Get identity of row inserted in Snowflake Datawarehouse

Get identity of row inserted in Snowflake Datawarehouse - sql

If I have a table with an auto-incrementing ID column, I'd like to be able to insert a row into that table, and get the ID of the row I just created. I know that generally, StackOverflow questions need some sort of code that was attempted or research effort, but I'm not sure where to begin with Snowflake. I've dug through their documentation and I've found nothing for this.
The best I could do so far is try result_scan() and last_query_id(), but these don't give me any relevant information about the row that was inserted, just confirmation that a row was inserted.
I believe what I'm asking for is along the lines of MS SQL Server's SCOPE_IDENTITY() function.
Is there a Snowflake equivalent function for MS SQL Server's SCOPE_IDENTITY()?
EDIT: for the sake of having code in here:
CREATE TABLE my_db..my_table
(
ROWID INT IDENTITY(1,1),
some_number INT,
a_time TIMESTAMP_LTZ(9),
b_time TIMESTAMP_LTZ(9),
more_data VARCHAR(10)
);
INSERT INTO my_db..my_table
(
some_number,
a_time,
more_data
)
VALUES
(1, my_time_value, some_data);
I want to get to that auto-increment ROWID for this row I just inserted.

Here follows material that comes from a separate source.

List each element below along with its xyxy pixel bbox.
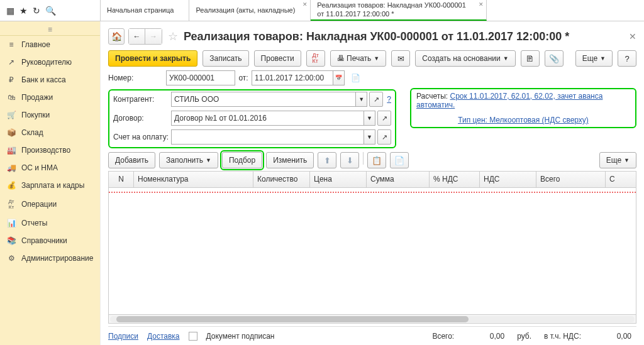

NOTE: The answer below can be not 100% correct in some very rare cases, see the UPDATE section below
Original answer
Snowflake does not provide the equivalent of SCOPE_IDENTITY today.
However, you can exploit Snowflake's time travel to retrieve the maximum value of a column right after a given statement is executed.
Here's an example:
create or replace table x(rid int identity, num int);
insert into x(num) values(7);
insert into x(num) values(9);
-- you can insert rows in a separate transaction now to test it
select max(rid) from x AT(statement=>last_query_id());
----------+
MAX(RID) |
----------+
2 |
----------+
You can also save the last_query_id() into a variable if you want to access it later, e.g.
insert into x(num) values(5);
set qid = last_query_id();
...
select max(rid) from x AT(statement=>$qid);
Note - it will be usually correct, but if the user e.g. inserts a large value into rid manually, it might influence the result of this query.
UPDATE
Note, I realized the code above might rarely generate incorrect answer.
Since the execution order of various phases of a query in a distributed system like Snowflake can be non-deterministic, and Snowflake allows concurrent INSERT statements, the following might happen
Two queries, Q1 and Q2, do a simple single row INSERT, start at roughly the same time
Q1 starts, is a bit ahead
Q2 starts
Q1 creates a row with value 1 from the IDENTITY column
Q2 creates a row with value 2 from the IDENTITY column
Q2 gets ahead of Q1 - this is the key part
Q2 commits, is marked as finished at time T2
Q1 commits, is marked as finished at time T1
Note that T1 is later than T2. Now, when we try to do SELECT ... AT(statement=>Q1), we will see the state as-of T1, including all changes from statements before, hence including the value 2 from Q2. Which is not what we want.
The way around it could be to add a unique identifier to each INSERT (e.g. from a separate SEQUENCE object), and then use a MAX.
Sorry. Distributed transactions are hard :)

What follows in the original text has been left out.